US-Eishockey-Kapitänin bezeichnet Trump-Äußerungen als "geschmacklosen Witz"
Die Kommentare des ehemaligen US-Präsidenten Donald Trump haben bei den amerikanischen Eishockey-Heldinnen für erheblichen Unmut gesorgt. Kapitänin Hilary Knight, zweifache Olympiasiegerin, bedauerte öffentlich das Verhalten des 79-Jährigen und bezeichnete seine Aussagen als geschmacklosen Scherz.
Olympia-Erfolg der Frauen wird überschattet
"Ich fand das einen geschmacklosen Witz, der leider einen Großteil unseres Erfolgs überschattet", sagte Knight in einer ESPN-Sendung. Die 36-jährige Sportlerin betonte: "Den Erfolg der Frauen bei den Olympischen Spielen, die für Team USA antreten und erstaunliche Goldmedaillenleistungen vollbringen, sollte man nicht durch solche Bemerkungen relativieren."
Trump hatte nach dem Triumph der US-Männer im Finale über Kanada (2:1 n.V.) das Team ins Weiße Haus eingeladen und dabei scherzhaft angemerkt, dass er nun auch die Frauenmannschaft dazu holen müsse. "Ansonsten würde ich wohl des Amtes enthoben werden", sagte der ehemalige Präsident während eines über Lautsprecher geführten Telefonats. Bemerkenswert ist, dass die US-Frauen bereits zuvor mit einem 2:1-Sieg über Kanada ebenfalls Olympiagold geholt hatten.

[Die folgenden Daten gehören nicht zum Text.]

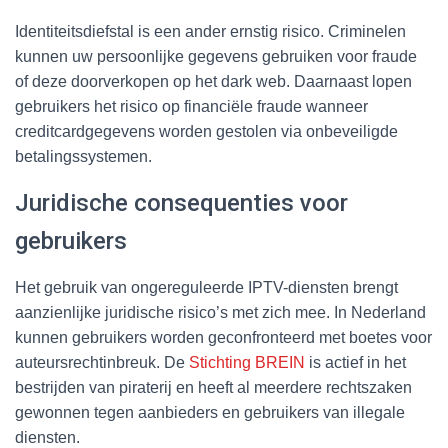
Identiteitsdiefstal is een ander ernstig risico. Criminelen
kunnen uw persoonlijke gegevens gebruiken voor fraude
of deze doorverkopen op het dark web. Daarnaast lopen
gebruikers het risico op financiële fraude wanneer
creditcardgegevens worden gestolen via onbeveiligde
betalingssystemen.
Juridische consequenties voor
gebruikers
Het gebruik van ongereguleerde IPTV-diensten brengt
aanzienlijke juridische risico’s met zich mee. In Nederland
kunnen gebruikers worden geconfronteerd met boetes voor
auteursrechtinbreuk. De
Stichting BREIN
is actief in het
bestrijden van piraterij en heeft al meerdere rechtszaken
gewonnen tegen aanbieders en gebruikers van illegale
diensten.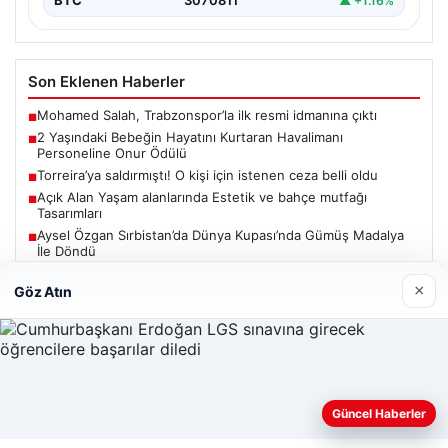
BTC
3070811
▲ +1.16%
Son Eklenen Haberler
Mohamed Salah, Trabzonspor’la ilk resmi idmanına çıktı
■
2 Yaşındaki Bebeğin Hayatını Kurtaran Havalimanı
■
Personeline Onur Ödülü
Torreira’ya saldırmıştı! O kişi için istenen ceza belli oldu
■
Açık Alan Yaşam alanlarında Estetik ve bahçe mutfağı
■
Tasarımları
Aysel Özgan Sırbistan’da Dünya Kupası’nda Gümüş Madalya
■
İle Döndü
×
Göz Atın
Güncel
Güncel Haberler
Web sitemizi nasıl kullandığınızı daha iyi anlayabilmek,
06/08/2026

Knight fordert angemessene Wertschätzung für Frauenleistungen
Die erfahrene Kapitänin nutzte die Gelegenheit, um grundsätzlich auf die Situation von Sportlerinnen aufmerksam zu machen: "Frauen sind nicht weniger wert, und ihre Leistungen sollten nicht von irgendetwas anderem überschattet werden als davon, wie großartig sie sind." Knight sieht in der Kontroverse einen "wirklich guten Lernpunkt" für die Gesellschaft.
"Wir müssen uns wirklich darauf konzentrieren, wie wir über Frauen sprechen, nicht nur im Sport, sondern auch in der gesamten Wirtschaft", forderte die Eishockeyspielerin. Ihre Kritik zielt darauf ab, dass herausragende sportliche Leistungen von Frauen oft nicht die gleiche Aufmerksamkeit und Wertschätzung erhalten wie vergleichbare Erfolge ihrer männlichen Kollegen.
Unterschiedliche Reaktionen auf Trump-Einladungen
Interessant ist der unterschiedliche Umgang mit Trumps Einladungen: Während das Frauen-Team der offenbar nicht ganz ungezwungenen Einladung zur Rede zur Lage der Nation nicht folgte - offiziell aus Termingründen -, kamen die Männer der Aufforderung in großen Teilen nach.
In einer offiziellen Erklärung hieß es zum Absagen der Frauen: Man sei "sehr dankbar für die Einladung" und wisse die Anerkennung der "außergewöhnlichen Leistung sehr zu schätzen". Die Männer hingegen wurden von Trump im Oval Office empfangen, wobei Torhüter Connor Hellebuyck sogar die "Presidential Medal of Freedom" erhalten soll - die höchste zivile Auszeichnung der USA.
Die US-Männer hatten ihre erste Goldmedaille seit dem legendären "Miracle on Ice" 1980 in Lake Placid gewonnen, während die Frauen ihren Olympiasieg erfolgreich verteidigen konnten. Knight und ihre Teamkolleginnen holten bei den Spielen in Italien das begehrte Edelmetall und setzten damit eine beeindruckende Erfolgsserie fort.
Die Debatte um Trumps Äußerungen und Knights deutliche Kritik zeigt einmal mehr, wie wichtig eine gleichberechtigte Wahrnehmung und Wertschätzung von Sportlerinnen ist. Die Kapitänin nutzt ihre prominente Position, um auf strukturelle Ungleichheiten hinzuweisen und für mehr Respekt gegenüber Frauenleistungen im Hochleistungssport zu werben.